For a parcel locker to send out pickup codes and reminders to end-users, they will require access to PII. If the building's parcel lockers are integrated, usually by API, to the property management or building automation system, only the building software will need to be maintained. The building's parcel lockers will simply sync with the resident management software at regular intervals for updates. If software is not integrated, two software systems will need to be maintained—both the property management software and the parcel locker resident roster.
The parcel locker supplier will need the following insurance policies that pay out in Canada: Commercial Product Liability Insurance, Cyber Insurance, and Professional Liability Coverage.
It’s best to deal with the company that owns, develops, hosts, and maintains the software and the hardware of the locker system so that there is never an issue with service and fixing problems that may arise: choose a locker supplier with Canadian staff with adequate experience to provide the hands-on help needed to install smart lockers and deal with any issues, and be sure that support is not outsourced outside of Canada, because this can cause issues and inconsistencies down the line.

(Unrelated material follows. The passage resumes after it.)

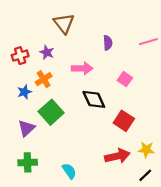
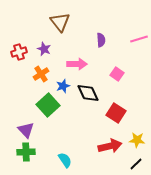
blue star: (24, 92) -> (63, 86), moved
purple triangle: (27, 128) -> (26, 130), moved, turned -30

Parcel lockers are electrical devices. With parcel lockers coming into Canada from all over the world, it is essential that products comply with the Canadian Electrical Code and have independent certification. This is important because in this country, any electrical device that does not carry an approval is subject to a one-million-dollar fine. The best advice is to choose lockers with a cUL or a CSA certification. In addition to complying to the electrical code, parcel lockers installed in commercial premises and as a permanent fixture must also adhere to fire codes.
Lockers must also be accessible to all, and offer options for those who have physical and non-physical disabilities. For the visually impaired, a raised home key on the keypad to help them use the screen is helpful. A 24/7 bilingual call centre is also available to provide assistance.
The composition of the compartments is another important factor, especially to avoid theft. More important than the thickness of the metal is the construction of the doors. The best lockers have an inset compartment door design, which has the door sit within the frame. An inset design is preferred because there is no lip to pry the door open from underneath. Locks are another way to prevent theft–look for a parcel locker supplier that uses motorized locks as opposed to solenoid locks. Motorized locks have a motor to open and close the lock, which has much more power to release the latch, even when there is pressure from inside the locker, such as an oversized package.
All parcel lockers should also have content detection. This is technology that resides inside each compartment of the parcel locker so that the locker computer knows whether or not there is an item in the locker. This guarantees that a delivery was physically dropped off and picked up, and not stolen.
Over 200 developers and landlords across the country have already signed contracts for Snaile systems. Developers including Concert in British Columbia, Saroukian Group in Quebec, and Minto, Starlight, Oxford, Tridel, and Menkes in Ontario, have all joined the movement towards efficient and secure parcel delivery.